If you are an expat considering your first move into owning property in the UK and you intend to finance your purchase with an expat mortgage, there will be a host of potential problems that you will need to overcome.
Buy to let (BTL) or residential expat mortgages– One of the important considerations will be whether you are planning on returning to the UK and be looking for a permanent home or whether you are considering taking your first step into the rental property market and perhaps creating a portfolio of BTL properties. If it is the latter, you may want to also consider if it is worthwhile creating an special property vehicle (SPV) which is a type of limited company to hold your property.
Expat mortgage lending – There are currently around 25 lenders in the UK who will consider lending to expats but all have very different lending criteria so it is likely that when you look at your own specific circumstances, this group of lenders may be considerably reduced.
Lending criteria– mortgage lenders treat residential property purchases differently from BTL property purchases. With residential, they look at the clients affordability to repay the mortgage. They will take your basic salary as a basic starting point and the look at your lifestyle to assess how much they need to reduce that basic salary to account for your continued lifestyle. They will apply factors to that number to assess how much they will lend. With BTL investment property, lenders generally use the rental value of the property to assess the amount they will lend, rather than your specific income.
Regulation – residential mortgages in the UK are regulated by the financial conduct authority and should something go wrong that is not your fault, there are procedures in place that entitle you to recompense. With investment property purchases, this is not the case as they are not as yet regulated in the same way. When things go wrong here, you are likely to be on your own.
What can you afford?
Everyone’s situation is different and each lender will apply their own criteria to establish what they will lend as a mortgage. Depending on the type of use of the property you intend to purchase, the factors that affect affordability for a mortgage fall into the following two types.
Residential expat mortgages – Your income from employment is the prime mover for establishing mortgage lending. So if you are returning from overseas, it will be important that you will be able to show that you have secure employment in the UK. If you intend to be self employed when you return, you might have to delay obtaining a mortgage for a period while you build your accounts reference with your business.
Most lenders will be prepared to lend up to 4.5 times your income from employment but will adjust the final amount downwards to take account of your lifestyle. Where you spend a lot of your income on entertaining and holidays etc, the lender will take account of that and reduce the amount they will lend while those who have a more frugal lifestyle will tend to get the maximum allowed.

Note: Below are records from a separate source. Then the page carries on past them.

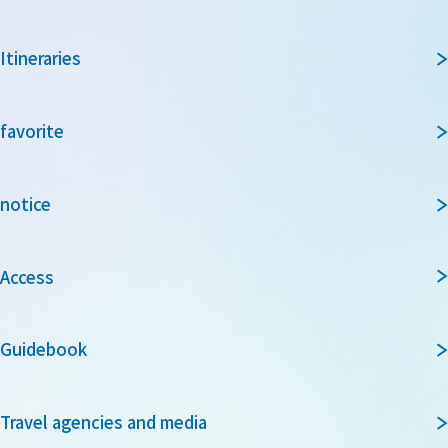
Itineraries
favorite
notice
Access
Guidebook
Travel agencies and media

Investment BTL expat mortgages – with these mortgages, the lender isnt so much concerned with your income and will base their decision using standard guidelines to establish if the rent from the property is sufficient to cover the mortgage loan. Currently, the mortgage repayment on a capital and interest basis will be calculated using an arbitrary interest rate of 5.5 percent. Having obtained the monthly payment on that the rent obtained by the property would need to be at least equal to that figure multiplied by 1.45. To illustrate this if your monthly repayment on your mortgage was £1,035 your rent would need to be £1500 per month.
Deposits with expat mortgages – the amount of deposit you put down on the property you are purchasing will have an affect on the interest rate that the lender will apply to your mortgage. With residential mortgages, deposits can be as low as 5 or 10 percent. However to get the best rates you would need to put down considerably more than that.

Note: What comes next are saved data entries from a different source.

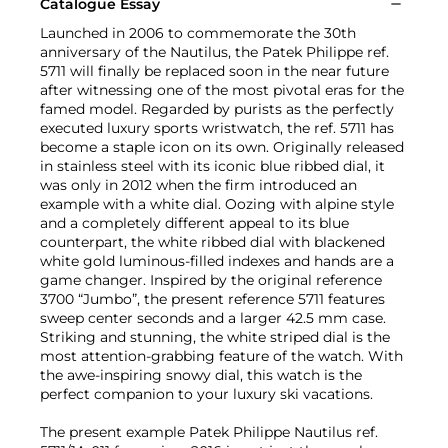
Catalogue Essay
Launched in 2006 to commemorate the 30th
anniversary of the Nautilus, the Patek Philippe ref.
5711 will finally be replaced soon in the near future
after witnessing one of the most pivotal eras for the
famed model. Regarded by purists as the perfectly
executed luxury sports wristwatch, the ref. 5711 has
become a staple icon on its own. Originally released
in stainless steel with its iconic blue ribbed dial, it
was only in 2012 when the firm introduced an
example with a white dial. Oozing with alpine style
and a completely different appeal to its blue
counterpart, the white ribbed dial with blackened
white gold luminous-filled indexes and hands are a
game changer. Inspired by the original reference
3700 “Jumbo”, the present reference 5711 features
sweep center seconds and a larger 42.5 mm case.
Striking and stunning, the white striped dial is the
most attention-grabbing feature of the watch. With
the awe-inspiring snowy dial, this watch is the
perfect companion to your luxury ski vacations.
The present example Patek Philippe Nautilus ref.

With investment (BTL) property the minimum deposit is 25 percent but again, better rates can be obtained where the deposit is higher.

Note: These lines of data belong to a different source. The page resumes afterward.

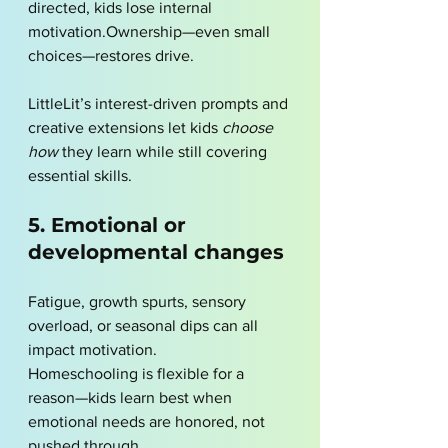
directed, kids lose internal 
motivation.Ownership—even small 
choices—restores drive.
LittleLit’s interest-driven prompts and 
creative extensions let kids 
choose 
how
 they learn while still covering 
essential skills.
5. Emotional or 
developmental changes
Fatigue, growth spurts, sensory 
overload, or seasonal dips can all 
impact motivation.
Homeschooling is flexible for a 
reason—kids learn best when 
emotional needs are honored, not 
pushed through.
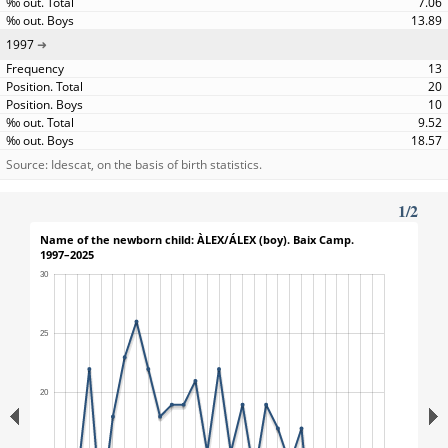
7.06
13.89
1997
13
20
10
9.52
18.57
Source: Idescat, on the basis of birth statistics.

What amount of money do you require?
Having established how much you can borrow and are satisfied that you can keep up the repayments on your mortgage the amount of money you will need to complete the sale will depend on what you pay for the property less the mortgage amount, plus the other things that will be needed. Some of these are shown below.
Deposit – this will be the difference between the buying price of the property and the mortgage you agree with the lender. On BTL property this will be a minimum of 25 percent and on residential property probably a minimum of 10 percent.
Lender fees – Your lender will charge fees for arranging your mortgage. These can sometimes be added to the mortgage loan. A rough guide will be £500 to £2000 depending on the size of the mortgage.
Survey fees – the lender will engage a survey to establish the value of the property, at your expense. However, if the property is old then you might want to have your own survey carried out. Rough guide is £300 to £600 for lender and £1,500 to £3,000 for your own structural.
Legal fees – You will need a solicitor to carry out the searches on the property and ensure everything is legally correct. Rough guide is £750 to £1,500.
Broker Fees – If you employ a mortgage broker to arrang your mortgage, there may be fees to pay. Rough guide £500 to £1,500.
Property upgrading – Often when you purchase a property there will be decoration and some improvements to be made. In the case of rental property there will be certain alarms etc requiring to be fitted to meet regulations. No guide can be given on these things as they will vary from property to property.